• _DATASET RECORDS_
——
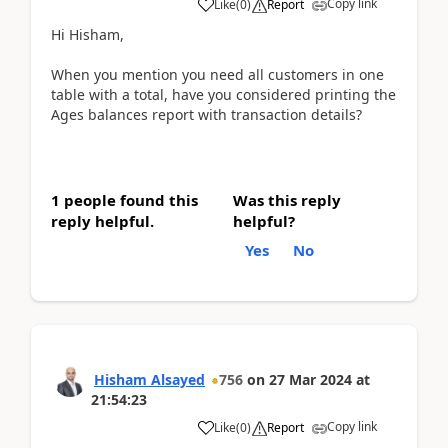
Copy link
Like
(
0
)
Report
Hi Hisham,
When you mention you need all customers in one
table with a total, have you considered printing the
Ages balances report with transaction details?
1 people found this
Was this reply
reply helpful.
helpful?
Yes
No
Hisham Alsayed
756
on
27 Mar 2024
at
21:54:23
Copy link
Like
(
0
)
Report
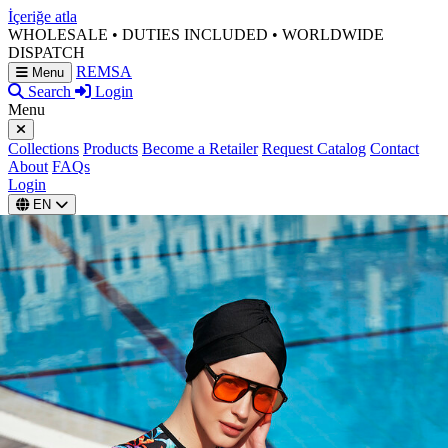
İçeriğe atla
WHOLESALE • DUTIES INCLUDED • WORLDWIDE
DISPATCH
REMSA
Menu
Search
Login
Menu
Collections
Products
Become a Retailer
Request Catalog
Contact
About
FAQs
Login
EN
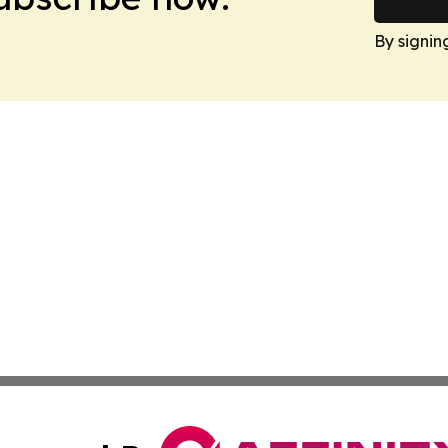
By signin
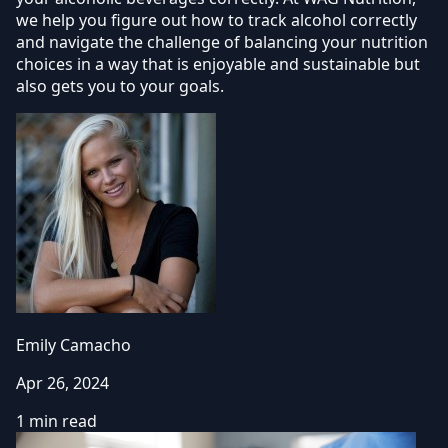
we help you figure out how to track alcohol correctly
and navigate the challenge of balancing your nutrition
choices in a way that is enjoyable and sustainable but
also gets you to your goals.
Emily Camacho
Apr 26, 2024
1 min read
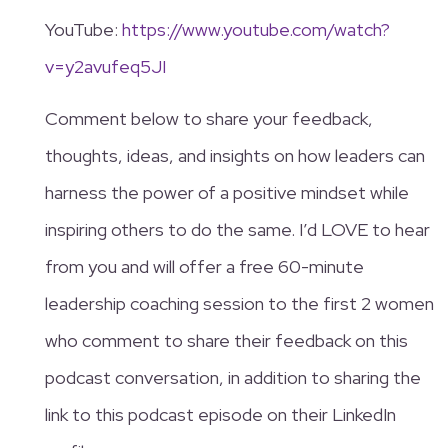
YouTube:
https://www.youtube.com/watch?
v=y2avufeq5JI
Comment below to share your feedback,
thoughts, ideas, and insights on how leaders can
harness the power of a positive mindset while
inspiring others to do the same. I’d LOVE to hear
from you and will offer a free 60-minute
leadership coaching session to the first 2 women
who comment to share their feedback on this
podcast conversation, in addition to sharing the
link to this podcast episode on their LinkedIn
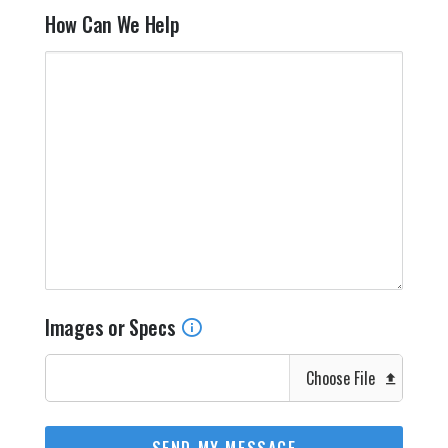
How Can We Help
Images or Specs
Choose File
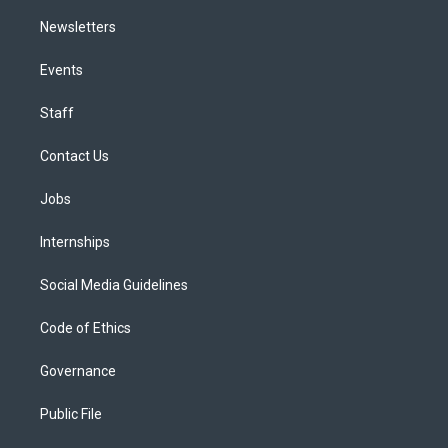
Newsletters
Events
Staff
Contact Us
Jobs
Internships
Social Media Guidelines
Code of Ethics
Governance
Public File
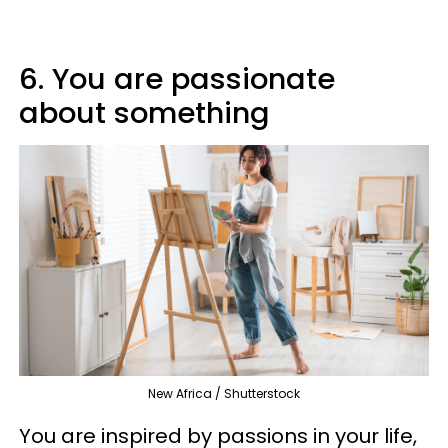
6. You are passionate
about something
New Africa / Shutterstock
You are inspired by passions in your life,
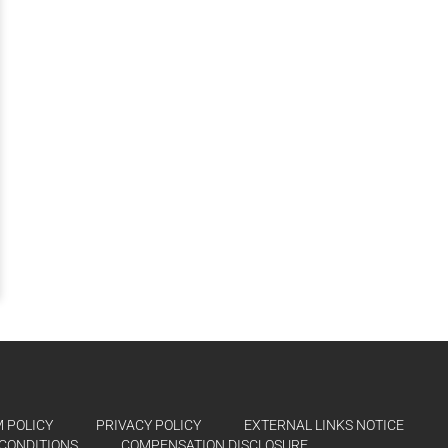
 POLICY
PRIVACY POLICY
EXTERNAL LINKS NOTICE
CONDITIONS
COMPENSATION DISCLOSURE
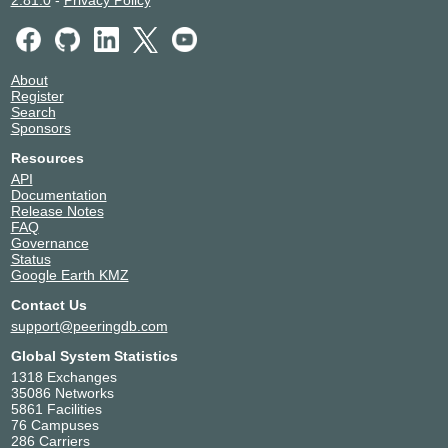
2.81.0
-
Privacy Policy
About
Register
Search
Sponsors
Resources
API
Documentation
Release Notes
FAQ
Governance
Status
Google Earth KMZ
Contact Us
support@peeringdb.com
Global System Statistics
1318 Exchanges
35086 Networks
5861 Facilities
76 Campuses
286 Carriers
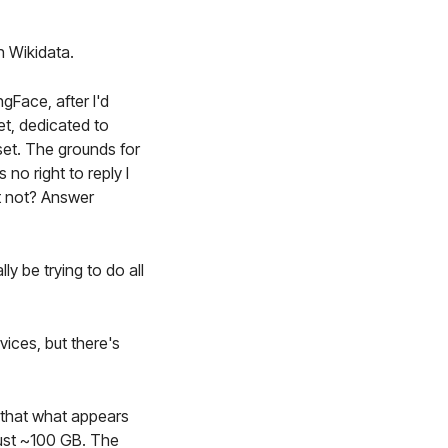
h Wikidata.
gFace, after I'd
t, dedicated to
set. The grounds for
no right to reply I
et not? Answer
y be trying to do all
ices, but there's
d that what appears
just ~100 GB. The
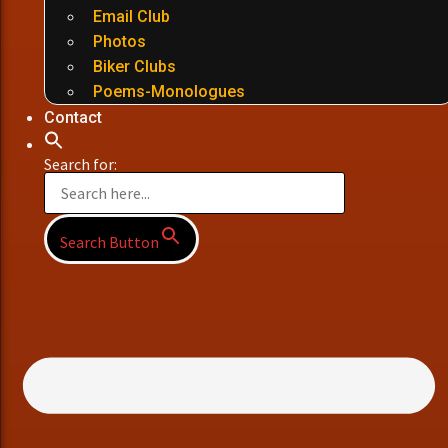
Email Club
Photos
Biker Clubs
Poems-Monologues
Contact
Search for:
Search Button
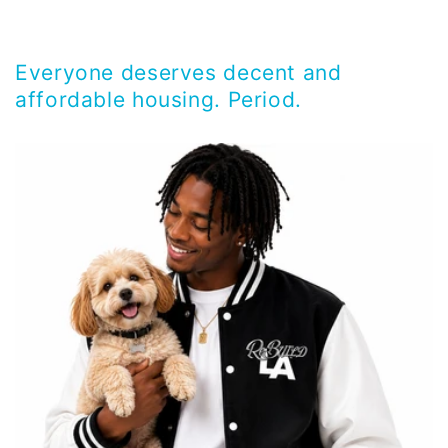
Everyone deserves decent and
affordable housing. Period.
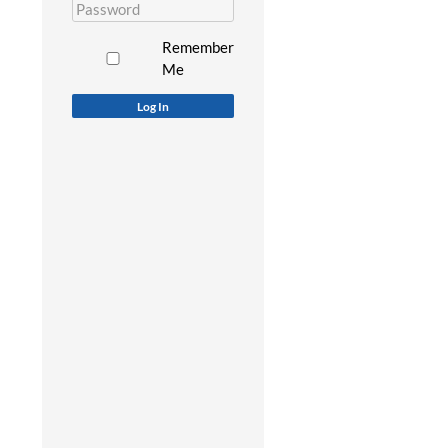
Remember
Me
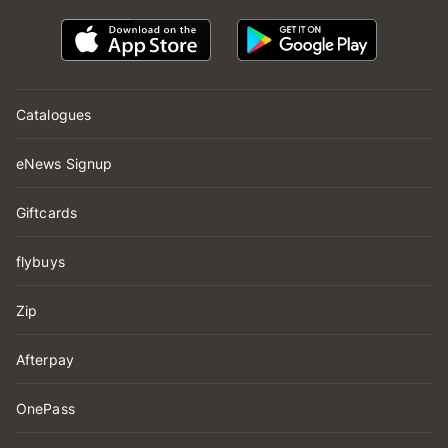
Catalogues
eNews Signup
Giftcards
flybuys
Zip
Afterpay
OnePass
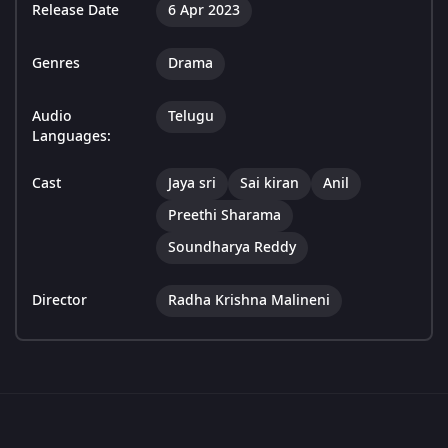
Release Date
6 Apr 2023
Genres
Drama
Audio
Telugu
Languages:
Cast
Jaya sri
Sai kiran
Anil
Preethi Sharama
Soundharya Reddy
Director
Radha Krishna Malineni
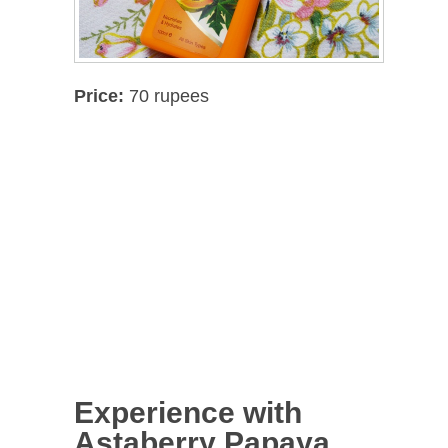
Price:
70 rupees
Experience with
Astaberry Papaya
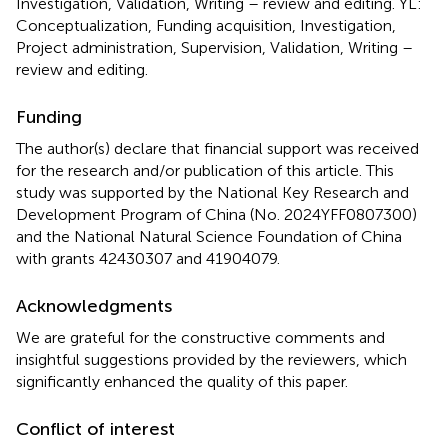
Investigation, Validation, Writing – review and editing. YL:
Conceptualization, Funding acquisition, Investigation,
Project administration, Supervision, Validation, Writing –
review and editing.
Funding
The author(s) declare that financial support was received
for the research and/or publication of this article. This
study was supported by the National Key Research and
Development Program of China (No. 2024YFF0807300)
and the National Natural Science Foundation of China
with grants 42430307 and 41904079.
Acknowledgments
We are grateful for the constructive comments and
insightful suggestions provided by the reviewers, which
significantly enhanced the quality of this paper.
Conflict of interest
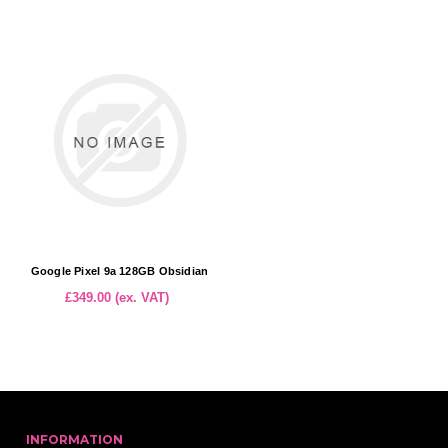
Google Pixel 9a 128GB Obsidian
£349.00 (ex. VAT)
INFORMATION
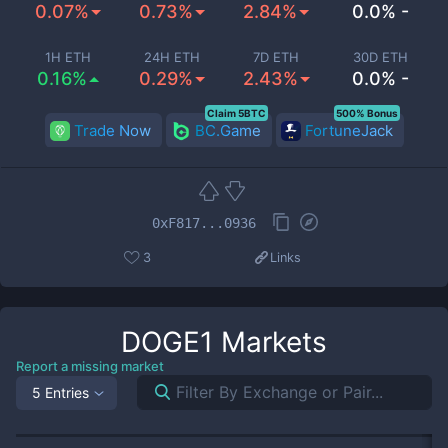
0.07%
0.73%
2.84%
0.0% -
1H ETH
24H ETH
7D ETH
30D ETH
0.16%
0.29%
2.43%
0.0% -
Claim 5BTC
500% Bonus
Trade Now
BC.Game
FortuneJack
0xF817...0936
3
Links
DOGE1
Markets
Report a missing market
5 Entries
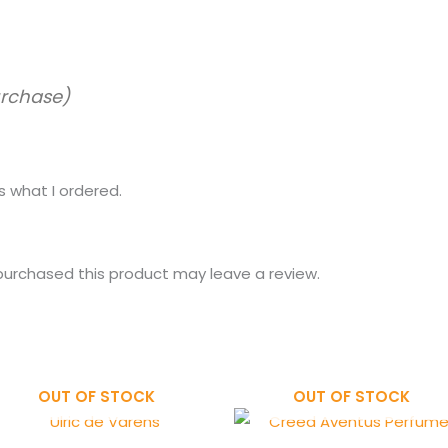
urchase)
 what I ordered.
urchased this product may leave a review.
OUT OF STOCK
OUT OF STOCK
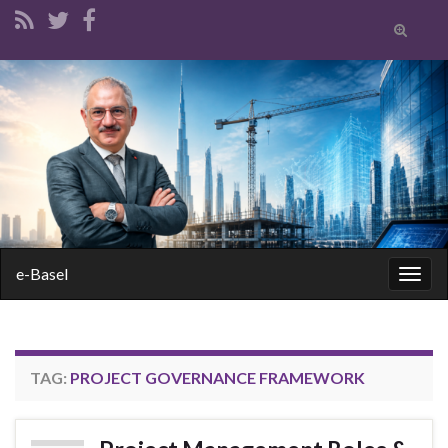
Toggle
search
form
Search for:
e-Basel
Togg
navig
TAG:
PROJECT GOVERNANCE FRAMEWORK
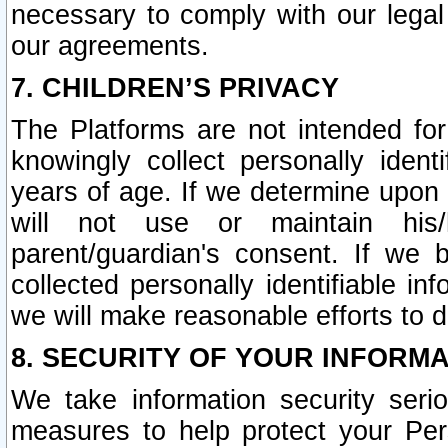
necessary to comply with our legal 
our agreements.
7. CHILDREN’S PRIVACY
The Platforms are not intended fo
knowingly collect personally ident
years of age. If we determine upon c
will not use or maintain his/
parent/guardian's consent. If w
collected personally identifiable in
we will make reasonable efforts to d
8. SECURITY OF YOUR INFORM
We take information security seri
measures to help protect your Per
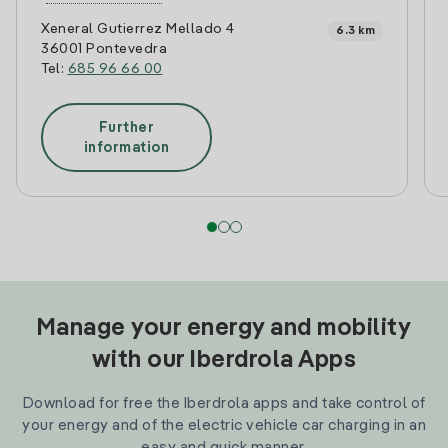
Xeneral Gutierrez Mellado 4
6.3 km
36001 Pontevedra
Tel:
685 96 66 00
Further
information
Manage your energy and mobility
with our Iberdrola Apps
Download for free the Iberdrola apps and take control of
your energy and of the electric vehicle car charging in an
easy and quick manner.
——
• _TASK TO COMPLETE_
Every line above needs to be written out again as it stands. Pictures do not belong in the copy.

• _SOLVED PROBLEM_
Copy link
Like
(
0
)
Report
Hi Hisham,
When you mention you need all customers in one
table with a total, have you considered printing the
Ages balances report with transaction details?
1 people found this
Was this reply
reply helpful.
helpful?
Yes
No
Hisham Alsayed
756
on
27 Mar 2024
at
21:54:23
Copy link
Like
(
0
)
Report
İçeriğe atla
WHOLESALE • DUTIES INCLUDED • WORLDWIDE
DISPATCH
REMSA
Menu
Search
Login
Menu
Collections
Products
Become a Retailer
Request Catalog
Contact
About
FAQs
Login
EN
By signin
we help you figure out how to track alcohol correctly
and navigate the challenge of balancing your nutrition
choices in a way that is enjoyable and sustainable but
also gets you to your goals.
Emily Camacho
Apr 26, 2024
1 min read
YouTube:
https://www.youtube.com/watch?
v=y2avufeq5JI
Comment below to share your feedback,
thoughts, ideas, and insights on how leaders can
harness the power of a positive mindset while
inspiring others to do the same. I’d LOVE to hear
from you and will offer a free 60-minute
leadership coaching session to the first 2 women
who comment to share their feedback on this
podcast conversation, in addition to sharing the
link to this podcast episode on their LinkedIn
How Can We Help
Images or Specs
Choose File
Newsletters
Events
Staff
Contact Us
Jobs
Internships
Social Media Guidelines
Code of Ethics
Governance
Public File
6. You are passionate
about something
New Africa / Shutterstock
You are inspired by passions in your life,
 POLICY
PRIVACY POLICY
EXTERNAL LINKS NOTICE
CONDITIONS
COMPENSATION DISCLOSURE
2.81.0
-
Privacy Policy
About
Register
Search
Sponsors
Resources
API
Documentation
Release Notes
FAQ
Governance
Status
Google Earth KMZ
Contact Us
support@peeringdb.com
Global System Statistics
1318 Exchanges
35086 Networks
5861 Facilities
76 Campuses
286 Carriers
h Wikidata.
gFace, after I'd
t, dedicated to
set. The grounds for
no right to reply I
et not? Answer
y be trying to do all
ices, but there's
d that what appears
just ~100 GB. The
Email Club
Photos
Biker Clubs
Poems-Monologues
Contact
Search for:
Search Button
Everyone deserves decent and
affordable housing. Period.
Remember
Me
Catalogues
eNews Signup
Giftcards
flybuys
Zip
Afterpay
OnePass
Release Date
6 Apr 2023
Genres
Drama
Audio
Telugu
Languages:
Cast
Jaya sri
Sai kiran
Anil
Preethi Sharama
Soundharya Reddy
Director
Radha Krishna Malineni
Price:
70 rupees
Experience with
Astaberry Papaya
Investigation, Validation, Writing – review and editing. YL:
Conceptualization, Funding acquisition, Investigation,
Project administration, Supervision, Validation, Writing –
review and editing.
Funding
The author(s) declare that financial support was received
for the research and/or publication of this article. This
study was supported by the National Key Research and
Development Program of China (No. 2024YFF0807300)
and the National Natural Science Foundation of China
with grants 42430307 and 41904079.
Acknowledgments
We are grateful for the constructive comments and
insightful suggestions provided by the reviewers, which
significantly enhanced the quality of this paper.
Conflict of interest
Google Pixel 9a 128GB Obsidian
£349.00 (ex. VAT)
INFORMATION
0.07%
0.73%
2.84%
0.0% -
1H ETH
24H ETH
7D ETH
30D ETH
0.16%
0.29%
2.43%
0.0% -
Claim 5BTC
500% Bonus
Trade Now
BC.Game
FortuneJack
0xF817...0936
3
Links
DOGE1
Markets
Report a missing market
5 Entries
urchase)
 what I ordered.
urchased this product may leave a review.
OUT OF STOCK
OUT OF STOCK
Toggle
search
form
Search for:
e-Basel
Togg
navig
TAG:
PROJECT GOVERNANCE FRAMEWORK
necessary to comply with our legal 
our agreements.
7. CHILDREN’S PRIVACY
The Platforms are not intended fo
knowingly collect personally ident
years of age. If we determine upon c
will not use or maintain his/
parent/guardian's consent. If w
collected personally identifiable in
we will make reasonable efforts to d
8. SECURITY OF YOUR INFORM
We take information security seri
measures to help protect your Per
Xeneral Gutierrez Mellado 4
6.3 km
36001 Pontevedra
Tel:
685 96 66 00
Further
information
Manage your energy and mobility
with our Iberdrola Apps
Download for free the Iberdrola apps and take control of
your energy and of the electric vehicle car charging in an
easy and quick manner.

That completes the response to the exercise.